From mboxrd@z Thu Jan  1 00:00:00 1970
From: Bill Davidsen <davidsen@tmr.com>
Subject: Re: If your using large Sata drives in raid 5/6 ....
Date: Fri, 05 Feb 2010 12:40:22 -0500
Message-ID: <4B6C5806.9040108@tmr.com>
References: <87f94c371002021440o3b30414bk3a7ccf9d2fa9b8af@mail.gmail.com> <87f94c371002021446y38dce6fds6acca2b4919ad773@mail.gmail.com> <4B698365.1040007@anonymous.org.uk> <4B6C3B7D.2090502@tmr.com> <4B6C4E7F.2080501@anonymous.org.uk>
Mime-Version: 1.0
Content-Type: text/plain; charset=ISO-8859-1; format=flowed
Content-Transfer-Encoding: 7bit
Return-path: <linux-raid-owner@vger.kernel.org>
In-Reply-To: <4B6C4E7F.2080501@anonymous.org.uk>
Sender: linux-raid-owner@vger.kernel.org
To: John Robinson <john.robinson@anonymous.org.uk>
Cc: Linux RAID <linux-raid@vger.kernel.org>
List-Id: linux-raid.ids

John Robinson wrote:
> On 05/02/2010 15:38, Bill Davidsen wrote:
>> John Robinson wrote:
> [...]
>>> What sums I've done, on the basis of a 1 in 10^15 bit unrecoverable 
>>> error rate, suggest you've a 1 in 63 chance of getting an 
>>> uncorrectable error while reading the whole surface of their 2TB 
>>> disc. Read the whole disc 44 times and you've a 50/50 chance of 
>>> hitting an uncorrectable error.
>>>
>> Rethink that, virtually all errors happen during write, reading is 
>> non-destructive, in terms of what's on the drive. So it's valid after 
>> write or it isn't, but having been written correctly, other than 
>> failures in the media (including mechanical parts) or electronics, 
>> the chances of "going bad" are probably vanishingly small.
>
> They're quite small, at 1 in 10^15 bits read. On 1GB discs, you 
> probably could call it vanishingly small. But now with 1TB and larger 
> discs, I wouldn't characterise it as vanishingly small. It's entirely 
> on the basis of the given specs that I did my calculations.
>
> Bear in mind that the operation of the disc is now deliberately 
> designed to use ECC all the time. Have a look at the vast numbers you 
> get from the SMART data for ECC errors corrected. I just checked a 
> 160GB single-platter disc with 4500 power-on hours; it quotes 
> 200,000,000 hardware ECC errors recovered.
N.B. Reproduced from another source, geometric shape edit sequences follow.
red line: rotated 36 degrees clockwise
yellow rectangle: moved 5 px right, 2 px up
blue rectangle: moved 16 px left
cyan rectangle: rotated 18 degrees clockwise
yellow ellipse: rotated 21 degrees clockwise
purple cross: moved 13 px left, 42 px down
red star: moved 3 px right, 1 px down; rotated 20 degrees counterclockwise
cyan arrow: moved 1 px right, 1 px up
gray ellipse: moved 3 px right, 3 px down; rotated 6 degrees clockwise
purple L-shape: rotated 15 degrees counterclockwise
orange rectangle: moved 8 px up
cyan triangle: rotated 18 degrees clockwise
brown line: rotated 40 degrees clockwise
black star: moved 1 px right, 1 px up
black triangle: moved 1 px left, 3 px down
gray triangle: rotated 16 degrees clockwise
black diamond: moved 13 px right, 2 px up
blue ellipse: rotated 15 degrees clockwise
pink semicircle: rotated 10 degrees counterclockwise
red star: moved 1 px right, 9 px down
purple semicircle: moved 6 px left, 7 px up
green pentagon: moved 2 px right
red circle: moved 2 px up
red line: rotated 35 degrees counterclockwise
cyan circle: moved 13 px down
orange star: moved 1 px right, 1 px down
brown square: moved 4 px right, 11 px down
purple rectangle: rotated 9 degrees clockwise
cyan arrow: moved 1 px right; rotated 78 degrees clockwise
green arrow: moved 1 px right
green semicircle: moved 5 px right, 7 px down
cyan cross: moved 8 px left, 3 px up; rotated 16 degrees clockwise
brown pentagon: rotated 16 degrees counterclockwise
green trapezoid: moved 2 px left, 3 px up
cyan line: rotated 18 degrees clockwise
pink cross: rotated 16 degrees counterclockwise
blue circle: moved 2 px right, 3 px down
I don't know how to read the POH smart reports for Seagate, I just 
checked a server which has been up 167 days most recently, and all but 
two weeks (moves and such) of the last four years. It shows 622 POH, and 
the others in the same raid-5 array show times from 1600 to 470. Two 
report ECC rates of 50-60m in four years, the other 6. Yes, six. None 
show any relocates. My set of WD 1TB drives showed no relocates in a 
year, and no errors (may not show that field if zero).

I keep a table of MD5sum for all significate files on the arrays, and 
haven't seen an error in years. Since I do a "check" regularly, I know 
all sectors are being read. My main issue with your post was the "read 
44 times" as explained in another reply, not your original calculation.

-- 
Bill Davidsen <davidsen@tmr.com>
  "We can't solve today's problems by using the same thinking we
   used in creating them." - Einstein